# Material for this task:
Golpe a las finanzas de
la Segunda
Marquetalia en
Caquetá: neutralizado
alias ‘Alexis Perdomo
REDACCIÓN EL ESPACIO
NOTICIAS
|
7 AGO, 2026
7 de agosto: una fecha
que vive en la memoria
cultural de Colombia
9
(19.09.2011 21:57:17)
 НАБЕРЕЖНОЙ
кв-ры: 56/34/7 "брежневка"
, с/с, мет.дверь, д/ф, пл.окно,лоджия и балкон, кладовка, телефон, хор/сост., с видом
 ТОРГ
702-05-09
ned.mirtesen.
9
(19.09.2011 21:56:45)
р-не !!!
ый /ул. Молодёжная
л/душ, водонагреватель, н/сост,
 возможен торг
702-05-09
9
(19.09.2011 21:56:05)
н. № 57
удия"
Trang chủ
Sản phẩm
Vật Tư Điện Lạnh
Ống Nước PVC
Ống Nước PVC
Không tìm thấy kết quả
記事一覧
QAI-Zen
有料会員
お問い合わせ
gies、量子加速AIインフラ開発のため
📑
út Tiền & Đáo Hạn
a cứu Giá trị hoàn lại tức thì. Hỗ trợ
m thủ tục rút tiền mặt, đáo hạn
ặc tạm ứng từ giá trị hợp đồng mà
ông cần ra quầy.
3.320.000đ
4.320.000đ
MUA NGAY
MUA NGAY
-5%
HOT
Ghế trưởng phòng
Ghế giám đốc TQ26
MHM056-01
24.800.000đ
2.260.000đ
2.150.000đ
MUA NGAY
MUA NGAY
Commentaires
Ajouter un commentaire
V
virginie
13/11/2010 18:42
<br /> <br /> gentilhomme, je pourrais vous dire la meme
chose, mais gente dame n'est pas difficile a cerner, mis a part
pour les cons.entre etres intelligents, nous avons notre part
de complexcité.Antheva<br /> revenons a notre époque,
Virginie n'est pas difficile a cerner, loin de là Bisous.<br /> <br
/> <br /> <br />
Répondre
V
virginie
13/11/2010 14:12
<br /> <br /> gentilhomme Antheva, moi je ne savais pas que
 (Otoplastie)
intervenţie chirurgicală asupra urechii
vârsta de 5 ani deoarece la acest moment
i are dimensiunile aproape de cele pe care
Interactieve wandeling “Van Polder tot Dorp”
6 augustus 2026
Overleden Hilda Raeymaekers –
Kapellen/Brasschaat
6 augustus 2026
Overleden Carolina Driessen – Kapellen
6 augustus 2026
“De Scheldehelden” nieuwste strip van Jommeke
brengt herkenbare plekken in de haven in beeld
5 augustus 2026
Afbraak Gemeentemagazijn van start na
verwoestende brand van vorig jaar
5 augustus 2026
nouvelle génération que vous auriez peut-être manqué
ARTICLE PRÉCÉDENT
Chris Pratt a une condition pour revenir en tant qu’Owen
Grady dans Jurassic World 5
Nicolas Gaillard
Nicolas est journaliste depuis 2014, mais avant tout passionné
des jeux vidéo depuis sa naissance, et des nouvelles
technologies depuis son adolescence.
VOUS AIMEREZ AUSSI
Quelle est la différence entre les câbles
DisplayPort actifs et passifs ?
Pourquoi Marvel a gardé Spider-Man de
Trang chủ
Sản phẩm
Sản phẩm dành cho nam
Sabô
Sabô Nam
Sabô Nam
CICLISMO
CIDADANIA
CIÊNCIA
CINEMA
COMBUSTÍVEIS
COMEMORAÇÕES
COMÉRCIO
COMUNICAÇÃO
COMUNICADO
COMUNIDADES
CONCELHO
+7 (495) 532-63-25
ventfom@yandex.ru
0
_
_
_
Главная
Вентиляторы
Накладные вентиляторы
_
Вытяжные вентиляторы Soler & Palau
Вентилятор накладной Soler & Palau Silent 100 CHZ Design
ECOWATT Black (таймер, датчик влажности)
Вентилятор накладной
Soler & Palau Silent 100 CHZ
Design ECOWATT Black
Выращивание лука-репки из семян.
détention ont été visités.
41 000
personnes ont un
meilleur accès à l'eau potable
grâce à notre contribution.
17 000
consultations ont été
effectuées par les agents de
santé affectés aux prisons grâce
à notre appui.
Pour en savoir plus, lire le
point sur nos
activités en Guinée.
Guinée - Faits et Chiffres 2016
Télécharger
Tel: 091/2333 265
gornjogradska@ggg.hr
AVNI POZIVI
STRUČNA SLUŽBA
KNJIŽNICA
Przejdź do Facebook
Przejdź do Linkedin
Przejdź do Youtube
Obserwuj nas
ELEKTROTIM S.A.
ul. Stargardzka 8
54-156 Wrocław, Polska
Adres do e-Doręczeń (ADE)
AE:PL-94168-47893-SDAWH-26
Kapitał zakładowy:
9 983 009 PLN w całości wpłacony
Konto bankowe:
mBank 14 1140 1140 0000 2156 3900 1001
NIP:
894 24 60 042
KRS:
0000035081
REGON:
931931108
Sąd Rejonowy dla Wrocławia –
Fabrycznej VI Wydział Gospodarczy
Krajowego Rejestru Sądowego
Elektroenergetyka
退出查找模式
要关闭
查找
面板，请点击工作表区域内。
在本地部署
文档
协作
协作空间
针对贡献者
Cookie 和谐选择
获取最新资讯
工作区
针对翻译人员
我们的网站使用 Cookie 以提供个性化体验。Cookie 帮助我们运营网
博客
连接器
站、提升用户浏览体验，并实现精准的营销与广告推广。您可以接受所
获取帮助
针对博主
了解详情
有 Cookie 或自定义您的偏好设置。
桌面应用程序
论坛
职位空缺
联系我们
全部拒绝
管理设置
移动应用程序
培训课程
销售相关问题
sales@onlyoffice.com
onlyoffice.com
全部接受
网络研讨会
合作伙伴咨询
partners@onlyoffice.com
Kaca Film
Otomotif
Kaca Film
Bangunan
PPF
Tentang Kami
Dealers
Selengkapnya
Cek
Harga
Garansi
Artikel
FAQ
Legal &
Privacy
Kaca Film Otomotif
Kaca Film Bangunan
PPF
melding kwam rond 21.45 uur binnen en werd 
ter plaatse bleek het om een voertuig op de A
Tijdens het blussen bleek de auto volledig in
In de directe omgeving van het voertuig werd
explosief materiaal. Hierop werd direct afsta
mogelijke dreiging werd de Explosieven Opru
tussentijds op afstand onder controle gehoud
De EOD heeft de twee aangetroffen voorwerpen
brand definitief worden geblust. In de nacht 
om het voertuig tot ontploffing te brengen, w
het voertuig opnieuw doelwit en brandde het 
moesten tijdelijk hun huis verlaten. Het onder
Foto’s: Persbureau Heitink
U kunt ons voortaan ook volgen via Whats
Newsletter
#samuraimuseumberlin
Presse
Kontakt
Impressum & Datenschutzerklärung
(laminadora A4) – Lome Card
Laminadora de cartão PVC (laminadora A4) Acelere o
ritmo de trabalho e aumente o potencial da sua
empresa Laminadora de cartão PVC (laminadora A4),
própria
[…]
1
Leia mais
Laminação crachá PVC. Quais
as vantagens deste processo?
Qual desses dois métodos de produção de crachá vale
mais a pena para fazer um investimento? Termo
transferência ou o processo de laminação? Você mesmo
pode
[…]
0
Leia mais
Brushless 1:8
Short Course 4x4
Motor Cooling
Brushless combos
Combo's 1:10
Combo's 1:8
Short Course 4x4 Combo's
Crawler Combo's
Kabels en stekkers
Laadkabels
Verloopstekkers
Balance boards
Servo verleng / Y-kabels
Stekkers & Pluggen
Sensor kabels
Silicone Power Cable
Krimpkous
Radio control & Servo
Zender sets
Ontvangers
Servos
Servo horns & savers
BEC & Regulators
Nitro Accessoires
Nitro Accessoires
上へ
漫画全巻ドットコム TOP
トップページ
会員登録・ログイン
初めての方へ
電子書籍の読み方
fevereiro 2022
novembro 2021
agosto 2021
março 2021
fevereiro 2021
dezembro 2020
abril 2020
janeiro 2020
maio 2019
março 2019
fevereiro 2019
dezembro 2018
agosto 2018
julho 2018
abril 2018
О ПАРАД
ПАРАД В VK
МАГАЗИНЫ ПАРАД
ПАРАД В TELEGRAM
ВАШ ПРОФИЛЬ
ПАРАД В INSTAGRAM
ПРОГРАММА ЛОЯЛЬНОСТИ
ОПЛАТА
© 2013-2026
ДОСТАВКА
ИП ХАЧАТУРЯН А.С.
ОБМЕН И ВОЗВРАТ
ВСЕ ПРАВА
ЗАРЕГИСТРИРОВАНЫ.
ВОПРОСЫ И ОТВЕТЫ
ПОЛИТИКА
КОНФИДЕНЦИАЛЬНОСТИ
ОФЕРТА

# Task statement:
Your answer must be the line containing "ПАРАД В TELEGRAM" through the last line above, copied exactly, with nothing added.

# Written answer:
ПАРАД В TELEGRAM
ВАШ ПРОФИЛЬ
ПАРАД В INSTAGRAM
ПРОГРАММА ЛОЯЛЬНОСТИ
ОПЛАТА
© 2013-2026
ДОСТАВКА
ИП ХАЧАТУРЯН А.С.
ОБМЕН И ВОЗВРАТ
ВСЕ ПРАВА
ЗАРЕГИСТРИРОВАНЫ.
ВОПРОСЫ И ОТВЕТЫ
ПОЛИТИКА
КОНФИДЕНЦИАЛЬНОСТИ
ОФЕРТА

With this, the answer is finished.